Due mesi dopo il tentato suicidio, Jaabir è tornato al lavoro. "I primi due mesi sono stati particolarmente duri," dice. "Non trovavo più piacere nelle cose che prima mi divertivano. Il tennis non mi interessava più. Le serie TV che prima mi piacevano ora mi annoiavano. Ero molto letargico e ansioso. Rispondevo male ai miei amici e alla mia famiglia. Ma loro mi sono rimasti accanto e piano piano la situazione è migliorata."

Attraverso la terapia, Jaabir è riuscito a "liberarsi dei suoi pensieri negativi" e ha imparato a "individuare i segnali" che lo portavano a deprimersi. Alla fine della nostra conversazione, Jaabir si ferma per un momento a pensare. È un momento interessante: siamo entrambi seduti in silenzio e riflettiamo sulla nostra relazione personale con la salute mentale.

"Quando ripenso alla mia vita," dice a un certo punto, "penso a quanto prima avrei potuto curarmi. Penso: il 99,9 percento delle volte i pensieri negativi sono ingiustificati. Vorrei solo aver capito prima che c'erano altre persone come me, persone che potevano aiutarmi."

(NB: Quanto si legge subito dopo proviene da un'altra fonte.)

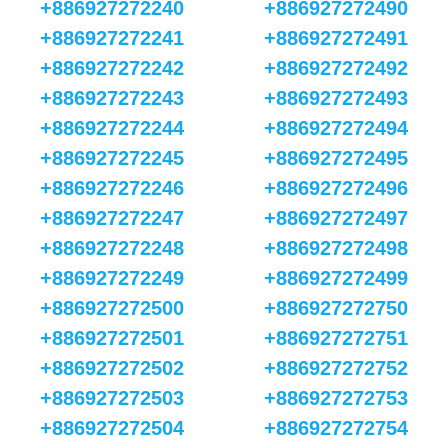
+886927272240
+886927272490
+886927272241
+886927272491
+886927272242
+886927272492
+886927272243
+886927272493
+886927272244
+886927272494
+886927272245
+886927272495
+886927272246
+886927272496
+886927272247
+886927272497
+886927272248
+886927272498
+886927272249
+886927272499
+886927272500
+886927272750
+886927272501
+886927272751
+886927272502
+886927272752
+886927272503
+886927272753
+886927272504
+886927272754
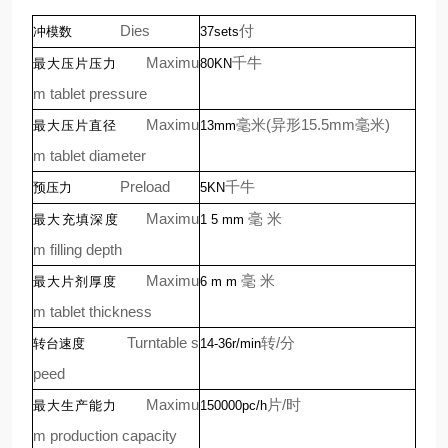
Dies
付
冲模数
37sets
Maximu
千牛
最大压片压力
80KN
m
tablet
pressure
Maximu
毫米
(
异形
15.5mm
毫米
)
最大压片直径
13mm
m
tablet
diameter
Preload
千牛
预压力
5KN
Maximu
毫
米
最大充填深度
1
5
mm
m
filling
depth
Maximu
毫
米
最大片剂厚度
6
m
m
m
tablet
thickness
Turntable
s
转
/
分
转台速度
14-36r/min
peed
Maximu
片
/
时
最大生产能力
150000pc/h
m
production
capacity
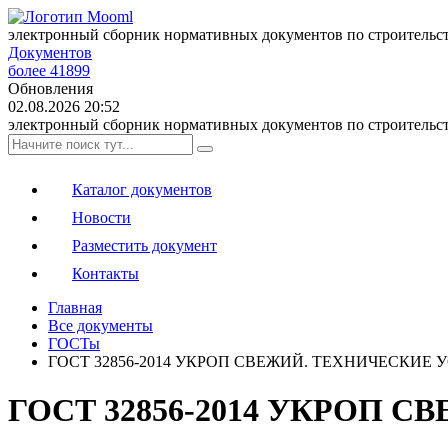
электронный сборник нормативных документов по строительс
Документов
более 41899
Обновления
02.08.2026 20:52
электронный сборник нормативных документов по строительс
Каталог документов
Новости
Разместить документ
Контакты
Главная
Все документы
ГОСТы
ГОСТ 32856-2014 УКРОП СВЕЖИЙ. ТЕХНИЧЕСКИЕ
ГОСТ 32856-2014 УКРОП 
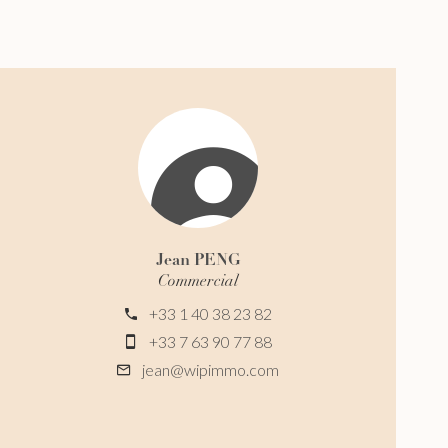
Jean PENG
Commercial
+33 1 40 38 23 82
+33 7 63 90 77 88
jean@wipimmo.com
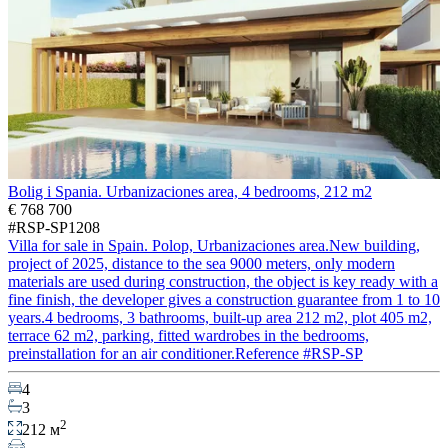
Bolig i Spania. Urbanizaciones area, 4 bedrooms, 212 m2
€ 768 700
#RSP-SP1208
Villa for sale in Spain. Polop, Urbanizaciones area.New building,
project of 2025, distance to the sea 9000 meters, only modern
materials are used during construction, the object is key ready with a
fine finish, the developer gives a construction guarantee from 1 to 10
years.4 bedrooms, 3 bathrooms, built-up area 212 m2, plot 405 m2,
terrace 62 m2, parking, fitted wardrobes in the bedrooms,
preinstallation for an air conditioner.Reference #RSP-SP
4
3
2
212 м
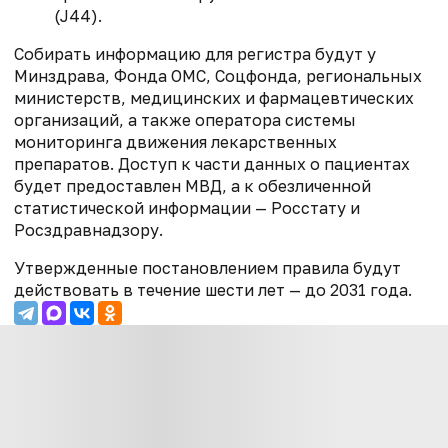
(J44).
Собирать информацию для регистра будут у
Минздрава, Фонда ОМС, Соцфонда, региональных
министерств, медицинских и фармацевтических
организаций, а также оператора системы
мониторинга движения лекарственных
препаратов. Доступ к части данных о пациентах
будет предоставлен МВД, а к обезличенной
статистической информации — Росстату и
Росздравнадзору.
Утвержденные постановлением правила будут
действовать в течение шести лет — до 2031 года.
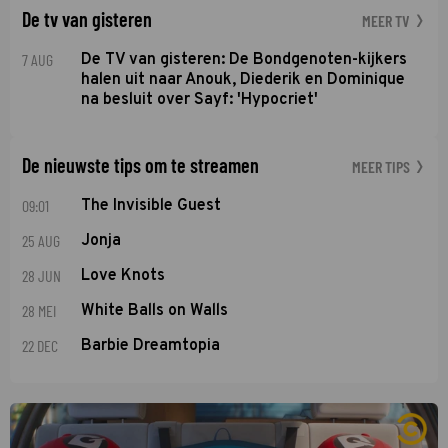
De tv van gisteren
MEER TV
7 AUG
De TV van gisteren: De Bondgenoten-kijkers
halen uit naar Anouk, Diederik en Dominique
na besluit over Sayf: 'Hypocriet'
De nieuwste tips om te streamen
MEER TIPS
09:01
The Invisible Guest
25 AUG
Jonja
28 JUN
Love Knots
28 MEI
White Balls on Walls
22 DEC
Barbie Dreamtopia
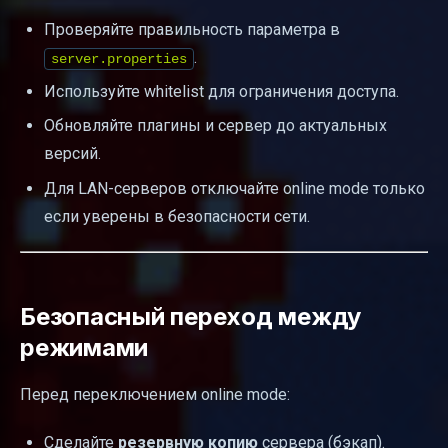
Проверяйте правильность параметра в
.
server.properties
Используйте whitelist для ограничения доступа.
Обновляйте плагины и сервер до актуальных
версий.
Для LAN-серверов отключайте online mode только
если уверены в безопасности сети.
Безопасный переход между
режимами
Перед переключением online mode:
Сделайте
резервную копию
сервера (бэкап).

"La cosa importante è riuscire a capire che qualunque pensiero negativo tu stia avendo—per quanto forte e reale possa sembrarti—non sei davvero tu," mi dice più tardi Haig. "La depressione è la nuvola che blocca il sole per un certo periodo, ma tu sei il cielo. Puoi camminare nella pioggia ma non essere la pioggia, e il sistema meteorologico della mente cambierà. Non rimarrai fermo in quel punto. L'uragano diventerà una brezza. Tieni duro. Lo devi a tutte quelle future versioni di te stesso."